**EXERCISE MATERIAL**
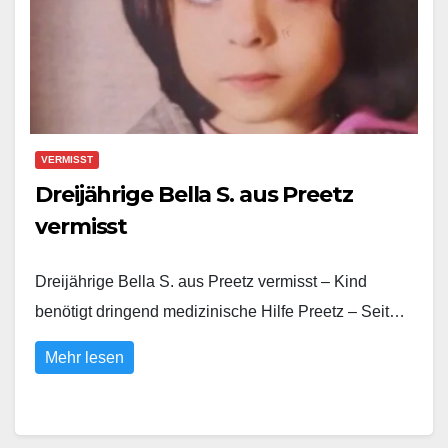
VERMISST
Dreijährige Bella S. aus Preetz
vermisst
Dreijährige Bella S. aus Preetz vermisst – Kind
benötigt dringend medizinische Hilfe Preetz – Seit…
Mehr lesen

**WHAT THE EXERCISE ASKS**
Return the lines of the records that include the string "Dreijährige".

**TASK RESULT**
Dreijährige Bella S. aus Preetz
Dreijährige Bella S. aus Preetz vermisst – Kind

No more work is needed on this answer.